Registrars Try To Make Voting Easy But There Are Snafus
County registrars are trying to make the voting process as easy as possible in the primary election, but the disabled may encounter problems in some places.
Monday, June 5, 2006
Sacramento County elections manager Brad Buyce has a few tips for voters. First of all, he says, check for your polling place on your sample ballot:
We have consolidated a little bit heavier for this election in a cost saving measure, so your polling place might have changed.
Buyce also says it’s far too late to mail in your absentee ballot, so instead, you should take it directly to a polling place. In Yolo County, there is a problem at the polls. The County did not meet the federal government’s deadline to add devices to allow disabled people to vote unassisted. Clerk-Recorder Freddie Oakley says it’s because the Secretary of State did not okay the devices she’d purchased.

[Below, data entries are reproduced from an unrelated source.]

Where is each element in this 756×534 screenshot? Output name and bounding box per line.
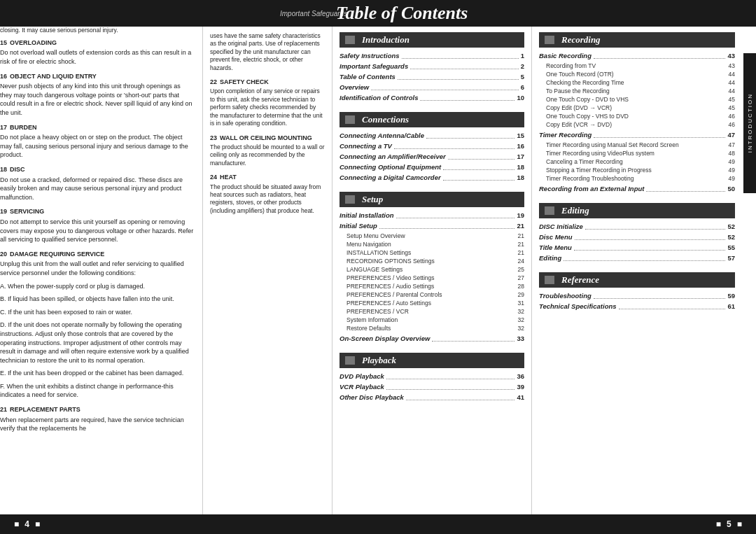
section-19: 19SERVICING Do not attempt to service th… xyxy=(0,207,194,244)
footer-left-bar2: ■ xyxy=(35,519,40,529)
toc-connections-header: Connections xyxy=(340,112,524,127)
toc-sub-video: PREFERENCES / Video Settings27 xyxy=(340,274,524,281)
toc-sub-check-time: Checking the Recording Time44 xyxy=(539,79,735,86)
toc-introduction-header: Introduction xyxy=(340,32,524,48)
toc-sub-otc-dvd-vhs: One Touch Copy - DVD to VHS45 xyxy=(539,96,735,103)
section-24: 24HEAT The product should be situated aw… xyxy=(210,173,325,215)
toc-recording-header: Recording xyxy=(539,32,735,48)
toc-entry-osd: On-Screen Display Overview 33 xyxy=(340,335,524,343)
toc-sub-sysinfo: System Information32 xyxy=(340,316,524,323)
toc-entry-dvd-playback: DVD Playback 36 xyxy=(340,372,524,381)
toc-entry-overview: Overview 6 xyxy=(340,83,524,92)
side-label: INTRODUCTION xyxy=(743,53,756,193)
footer-right: ■ 5 ■ xyxy=(716,519,742,529)
toc-entry-disc-init: DISC Initialize 52 xyxy=(539,223,735,231)
toc-entry-tech-specs: Technical Specifications 61 xyxy=(539,302,735,311)
toc-sub-manual-timer: Timer Recording using Manual Set Record … xyxy=(539,141,735,148)
toc-sub-rec-tv: Recording from TV43 xyxy=(539,62,735,69)
toc-middle-column: Introduction Safety Instructions 1 Impor… xyxy=(332,27,532,514)
toc-entry-identification: Identification of Controls 10 xyxy=(340,94,524,102)
header-title: Table of Contents xyxy=(336,3,468,24)
toc-entry-tv: Connecting a TV 16 xyxy=(340,142,524,150)
toc-reference: Reference Troubleshooting 59 Technical S… xyxy=(539,272,735,311)
toc-introduction: Introduction Safety Instructions 1 Impor… xyxy=(340,32,524,102)
toc-sub-copy-edit-dvd-vcr: Copy Edit (DVD → VCR)45 xyxy=(539,104,735,111)
toc-playback-header: Playback xyxy=(340,353,524,368)
section-16: 16OBJECT AND LIQUID ENTRY Never push obj… xyxy=(0,72,194,118)
toc-sub-timer-trouble: Timer Recording Troubleshooting49 xyxy=(539,175,735,182)
toc-entry-basic-recording: Basic Recording 43 xyxy=(539,52,735,60)
section-23: 23WALL OR CEILING MOUNTING The product s… xyxy=(210,134,325,168)
toc-sub-auto: PREFERENCES / Auto Settings31 xyxy=(340,300,524,307)
toc-entry-amplifier: Connecting an Amplifier/Receiver 17 xyxy=(340,153,524,161)
toc-sub-videoplus: Timer Recording using VideoPlus system48 xyxy=(539,150,735,157)
toc-editing-header: Editing xyxy=(539,203,735,218)
toc-editing: Editing DISC Initialize 52 Disc Menu 52 … xyxy=(539,203,735,262)
toc-reference-header: Reference xyxy=(539,272,735,288)
toc-entry-initial-install: Initial Installation 19 xyxy=(340,211,524,220)
toc-sub-pause-rec: To Pause the Recording44 xyxy=(539,87,735,94)
footer-right-bar1: ■ xyxy=(716,519,721,529)
toc-entry-vcr-playback: VCR Playback 39 xyxy=(340,383,524,391)
toc-sub-install-settings: INSTALLATION Settings21 xyxy=(340,249,524,256)
toc-setup-header: Setup xyxy=(340,192,524,207)
toc-entry-initial-setup: Initial Setup 21 xyxy=(340,222,524,230)
footer-right-bar2: ■ xyxy=(737,519,742,529)
toc-sub-otc-vhs-dvd: One Touch Copy - VHS to DVD46 xyxy=(539,113,735,120)
toc-entry-optional: Connecting Optional Equipment 18 xyxy=(340,163,524,171)
toc-sub-parental: PREFERENCES / Parental Controls29 xyxy=(340,291,524,298)
toc-entry-toc: Table of Contents 5 xyxy=(340,73,524,81)
page-footer: ■ 4 ■ ■ 5 ■ xyxy=(0,514,756,534)
toc-connections: Connections Connecting Antenna/Cable 15 … xyxy=(340,112,524,182)
section-18: 18DISC Do not use a cracked, deformed or… xyxy=(0,165,194,202)
toc-sub-stop-timer: Stopping a Timer Recording in Progress49 xyxy=(539,167,735,174)
toc-sub-language: LANGUAGE Settings25 xyxy=(340,266,524,273)
toc-sub-copy-edit-vcr-dvd: Copy Edit (VCR → DVD)46 xyxy=(539,121,735,128)
toc-entry-editing: Editing 57 xyxy=(539,254,735,262)
mid-left-column: uses have the same safety characteristic… xyxy=(203,27,332,514)
toc-sub-restore: Restore Defaults32 xyxy=(340,325,524,332)
toc-sub-recording-options: RECORDING OPTIONS Settings24 xyxy=(340,258,524,265)
toc-setup: Setup Initial Installation 19 Initial Se… xyxy=(340,192,524,343)
page-header: Important Safeguards Table of Contents xyxy=(0,0,756,27)
toc-entry-other-playback: Other Disc Playback 41 xyxy=(340,393,524,402)
toc-entry-external-input: Recording from an External Input 50 xyxy=(539,185,735,193)
toc-entry-timer-recording: Timer Recording 47 xyxy=(539,131,735,139)
toc-sub-otr: One Touch Record (OTR)44 xyxy=(539,71,735,78)
left-column: closing. It may cause serious personal i… xyxy=(0,27,203,514)
toc-entry-safety: Safety Instructions 1 xyxy=(340,52,524,60)
footer-left-bar1: ■ xyxy=(14,519,19,529)
intro-closing-text: closing. It may cause serious personal i… xyxy=(0,27,194,35)
toc-playback: Playback DVD Playback 36 VCR Playback 39… xyxy=(340,353,524,402)
toc-right-column: Recording Basic Recording 43 Recording f… xyxy=(532,27,742,514)
section-22: 22SAFETY CHECK Upon completion of any se… xyxy=(210,78,325,127)
toc-entry-safeguards: Important Safeguards 2 xyxy=(340,62,524,71)
toc-sub-menu-nav: Menu Navigation21 xyxy=(340,241,524,248)
toc-sub-setup-menu: Setup Menu Overview21 xyxy=(340,232,524,239)
toc-sub-cancel-timer: Canceling a Timer Recording49 xyxy=(539,158,735,165)
section-15: 15OVERLOADING Do not overload wall outle… xyxy=(0,38,194,66)
section-21: 21REPLACEMENT PARTS When replacement par… xyxy=(0,405,194,433)
section-17: 17BURDEN Do not place a heavy object on … xyxy=(0,123,194,160)
footer-page-num-left: 4 xyxy=(24,519,29,529)
toc-entry-troubleshooting: Troubleshooting 59 xyxy=(539,292,735,300)
toc-entry-title-menu: Title Menu 55 xyxy=(539,244,735,252)
toc-entry-antenna: Connecting Antenna/Cable 15 xyxy=(340,132,524,140)
toc-entry-camcorder: Connecting a Digital Camcorder 18 xyxy=(340,174,524,182)
footer-page-num-right: 5 xyxy=(727,519,732,529)
toc-recording: Recording Basic Recording 43 Recording f… xyxy=(539,32,735,193)
toc-entry-disc-menu: Disc Menu 52 xyxy=(539,233,735,241)
toc-sub-vcr: PREFERENCES / VCR32 xyxy=(340,308,524,315)
footer-left: ■ 4 ■ xyxy=(14,519,40,529)
section-20: 20DAMAGE REQUIRING SERVICE Unplug this u… xyxy=(0,250,194,400)
toc-sub-audio: PREFERENCES / Audio Settings28 xyxy=(340,283,524,290)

I feel that this is a huge moral failure on my part not to have prevailed in my desire to accommodate voters with special needs. I think it’s a dreadful, dreadful thing.
Dan Kysor with the California Council of the Blind thinks it’s a dreadful thing too, and blames Oakley for poor planning.

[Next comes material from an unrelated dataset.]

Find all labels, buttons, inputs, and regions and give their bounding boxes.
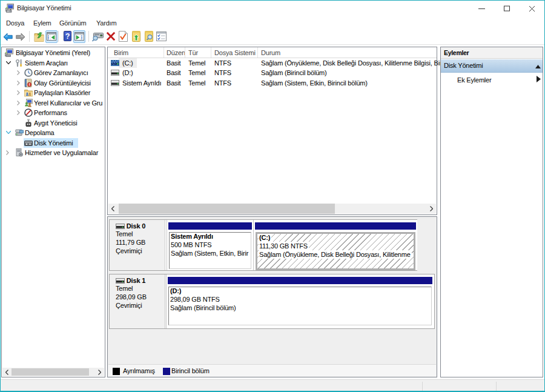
svg-text:?: ? <box>65 32 70 41</box>
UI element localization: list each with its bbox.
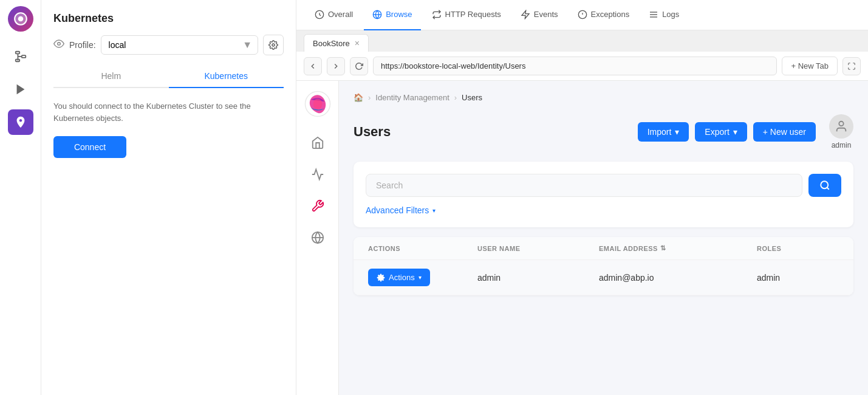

It means that disabled voters, in Yolo County anyway, cannot vote in an independent, private, verifiable manner. I’m visually impaired, so I would have to have somebody read me that ballot and trust that that person’s going to vote the way that I hope that they vote.

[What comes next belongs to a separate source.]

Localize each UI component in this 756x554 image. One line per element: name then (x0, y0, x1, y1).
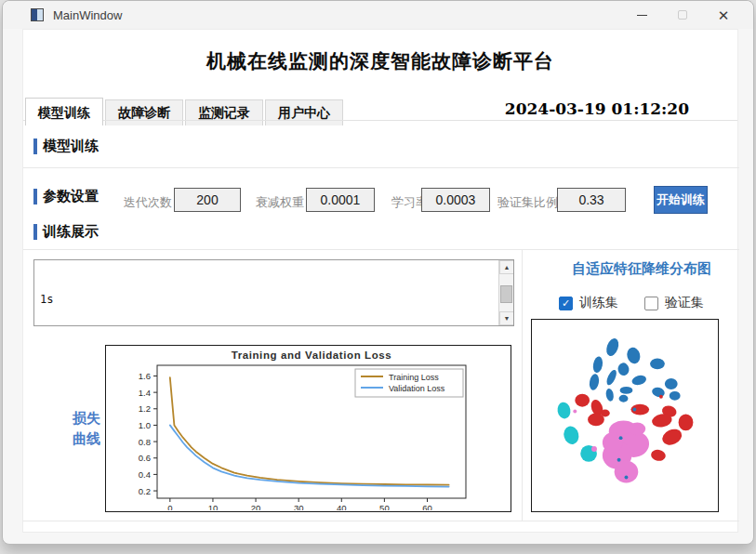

The Secretary of State says a handful of Counties did not comply with the Help America Vote Act this election, but are taking other steps to help disabled voters.
Kim Alexander, with the non-partisan CalVoter Foundation says California is doing better than most states:
The Department of Justice is looking at all 50 states, and the fact is, that overall, California is much more compliant with the federal accessibility law than many other states will be for this election.
Polls close at eight this evening. Elections officials urge voters to fill out their sample ballot before heading to the polls. They say it will make the voting experience easier and quicker.